Determine whether the series is convergent

[azatkgz]

Homework Statement

Determine whether the series \sum_{n=2}^{\infty}a_n is absolutely,conditionally convergent or divergent
a_n=\frac{(-1)^n}{\sqrt{n}(\frac{2n}{n+1})^\pi}

The Attempt at a Solution

from Abel's test.c_n=\frac{(-1)^n}{\sqrt{n}}is convergent.and

b_n=(\frac{2n}{n+1})^\pi}=\frac{2^{\pi}}{(1+\frac{1}{n})^{\pi}}=\frac{2^{\pi}}{1+\frac{\pi}{n}+o(\frac{1}{n^2})}.Which has limit 2^{\pi}.So a_n is convergent.

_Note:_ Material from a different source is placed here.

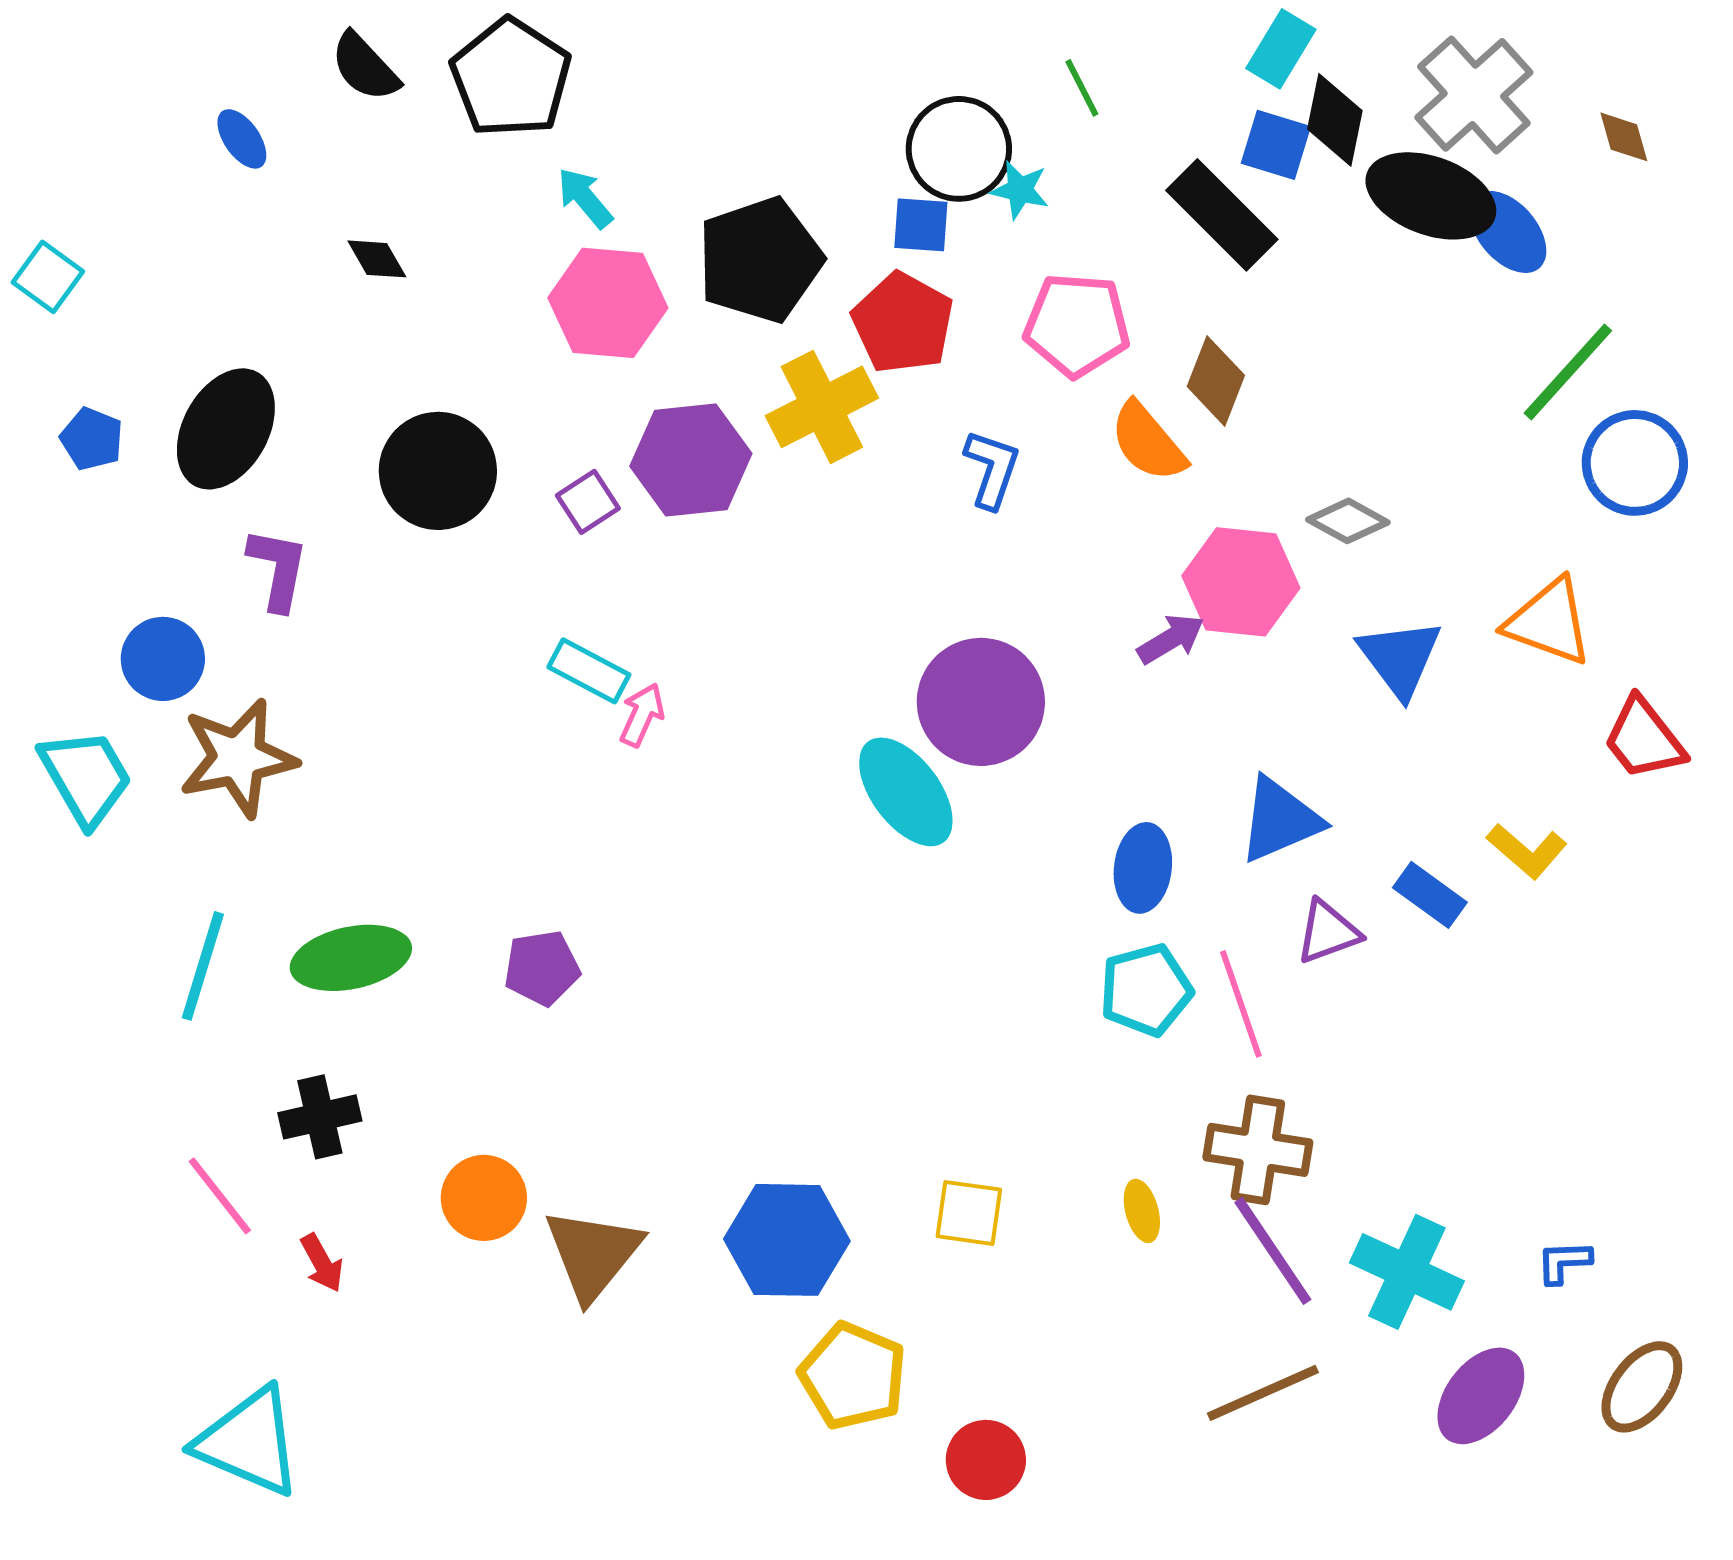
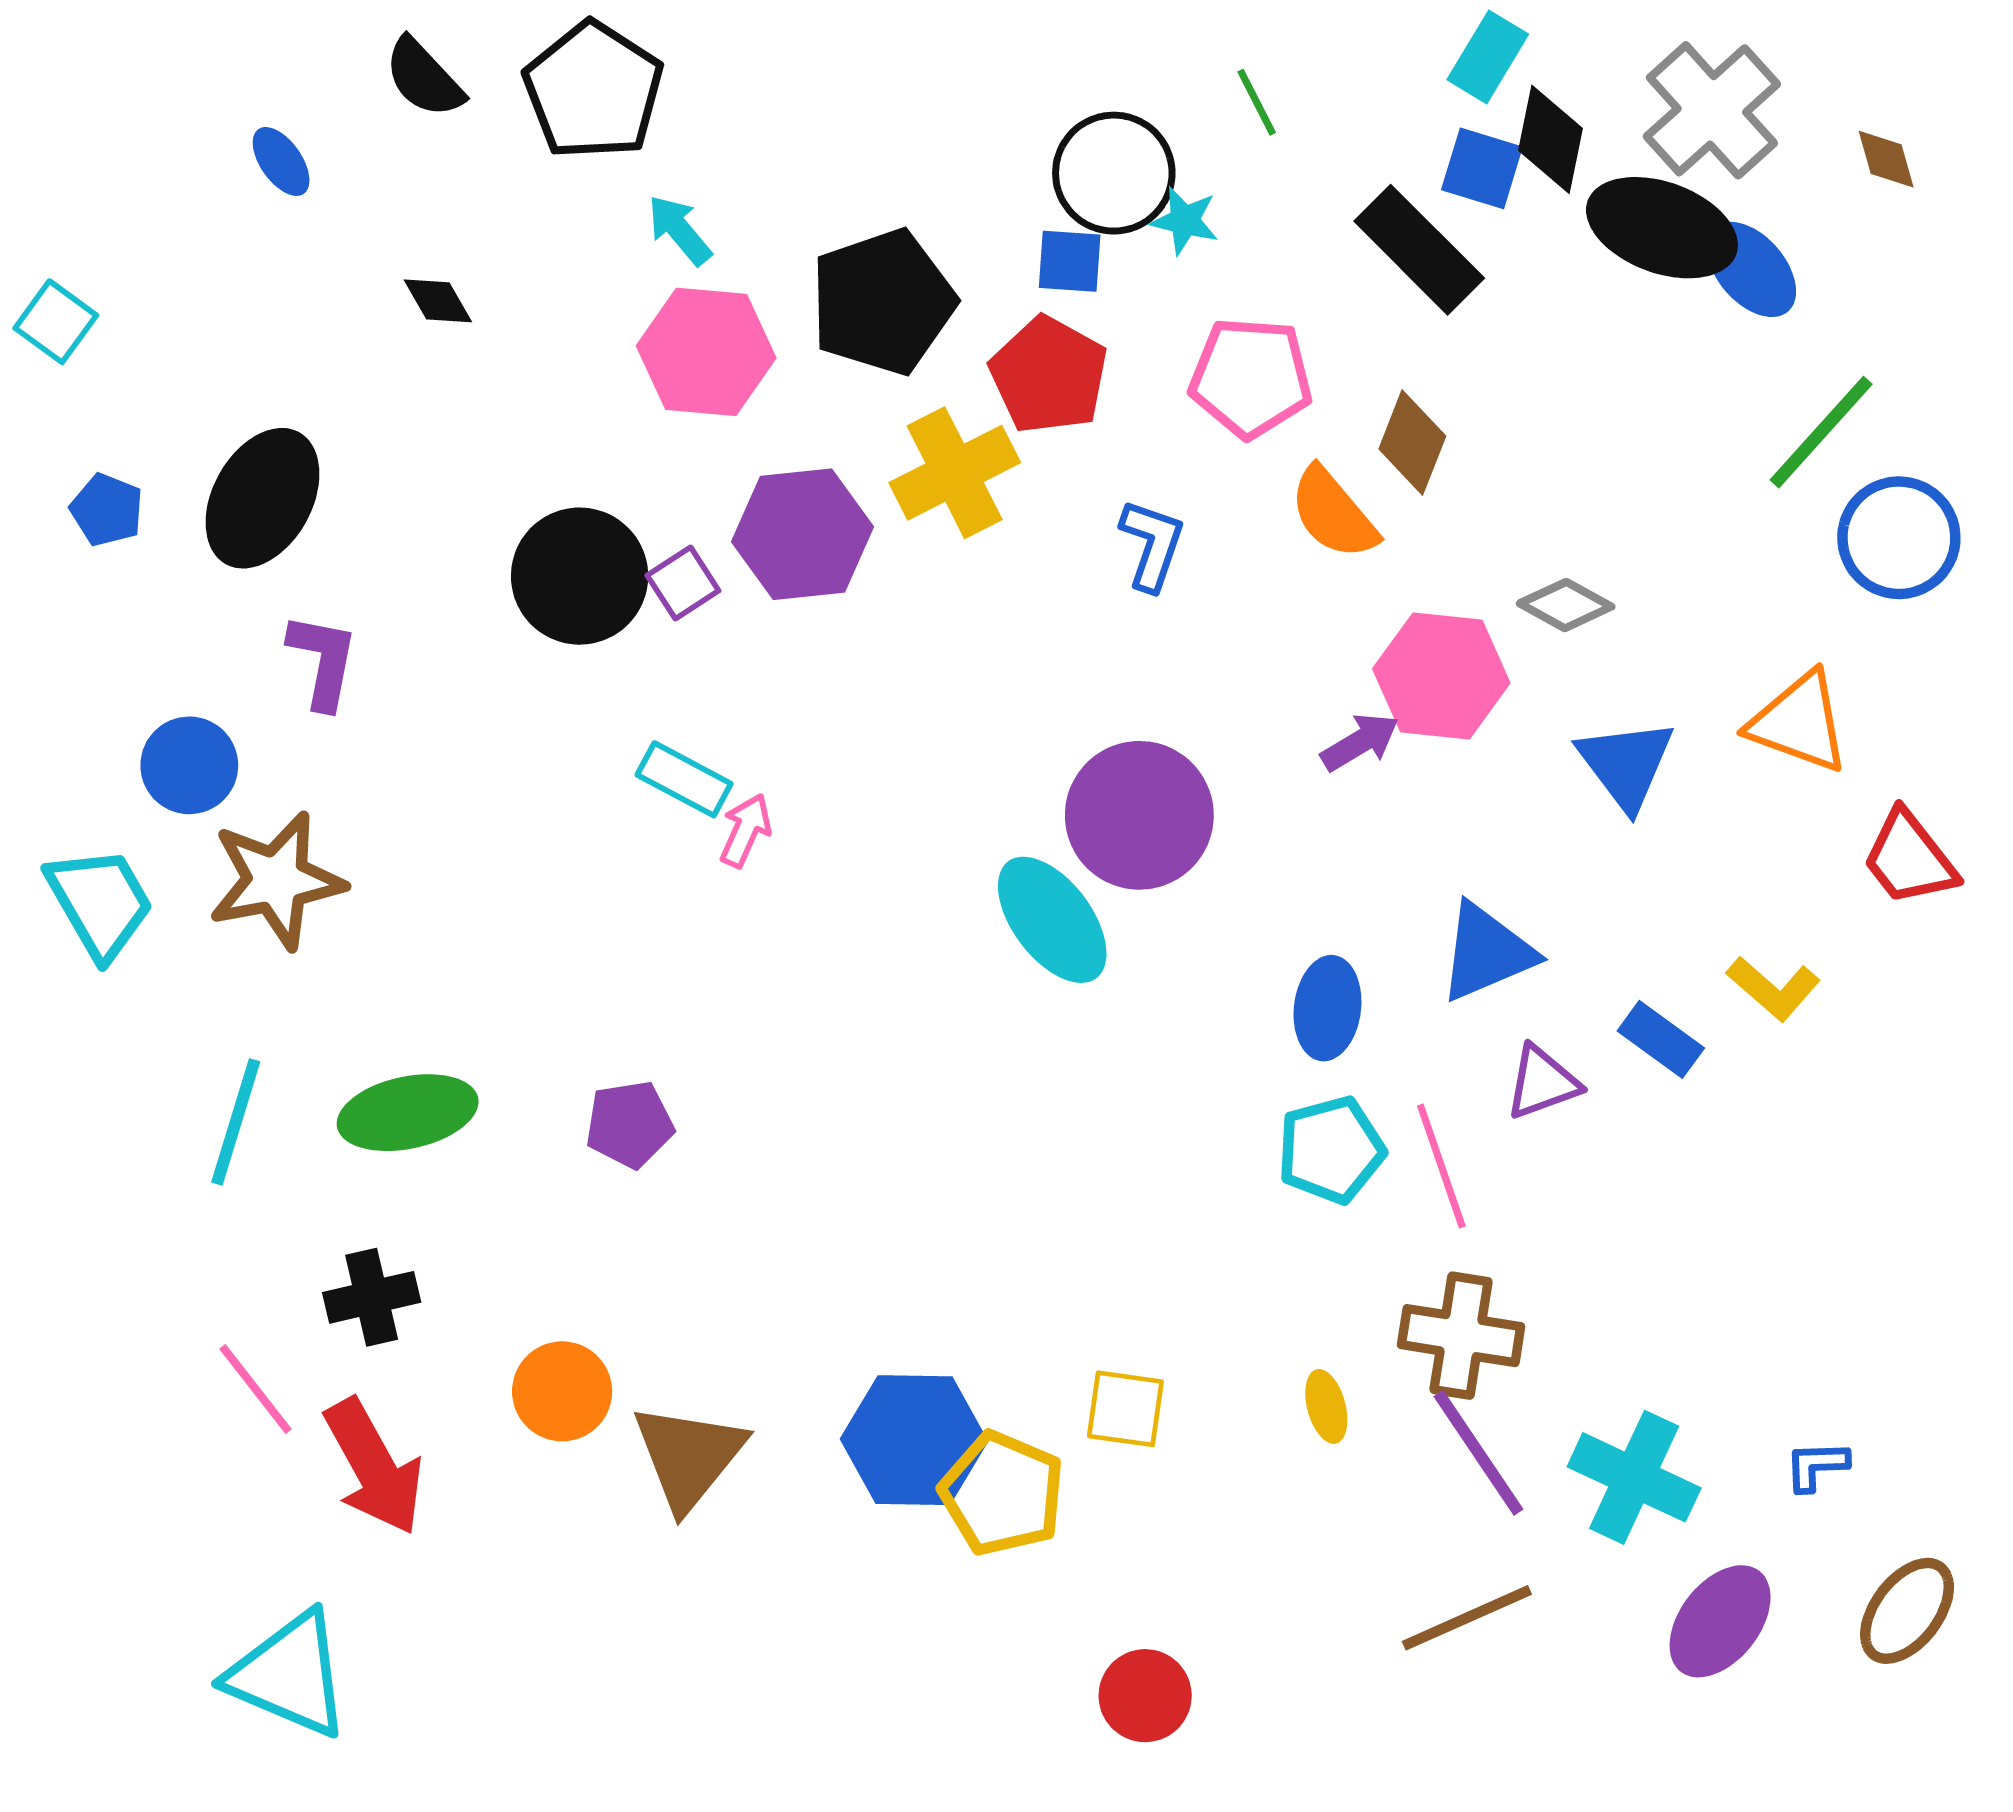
black circle: (438, 471) -> (580, 576), moved
red arrow: (322, 1263) -> (374, 1467), size x2.0
yellow pentagon: (853, 1376) -> (1002, 1494), moved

|a_n|=\frac{2^{\pi}}{\sqrt{n}(1+\frac{1}{n})^{\pi}}=\frac{2^{\pi}}{\sqrt{n}+\frac{\pi}{\sqrt{n}}+O(\frac{1}{\sqrt{n}n})}

I don't know exactly but it seems to me that the last equation is divergent.So a_n is conditionally convergent.

 

[azatkgz]

Sorry,I wrongly had typed the series .
a_n=\frac{(-1)^n}{\sqrt{n}}(\frac{2n}{n+1})^\pi}

 

[Dick]

I don't think you can apply Abel's test here, since the basic series you are dealing with, 1/sqrt(n) is of the form 1/n^p and doesn't converge by an integral test. I would look for a proof using the alternating series test.

 

[azatkgz]

The reason why I used Abel's Test is:

Abel's Test

Given two sequences {a_n} and{b_n},suppose that
1.The series
\sum_{n=1}^{\infty}a_n is convergent.
2.The sequence b_n monotonically converges to some number L
Then the series
\sum_{n=1}^{\infty}a_nb_n is convergent.


So I choosed first series c_n=\frac{(-1)^n}{\sqrt{n}} as convergent.And b_n with limit 2^{\pi}.

 

[Kummer]

Let a_n = \frac{(-1)^n}{\sqrt{n}} then \sum_{n=1}^{\infty} a_n converges. Let b_n = \left( \frac{2n}{n+1} \right)^n then b_n \leq b_{n+1} and \lim b_n \not = \infty. This means \sum_{n=1}^{\infty} a_nb_n converges.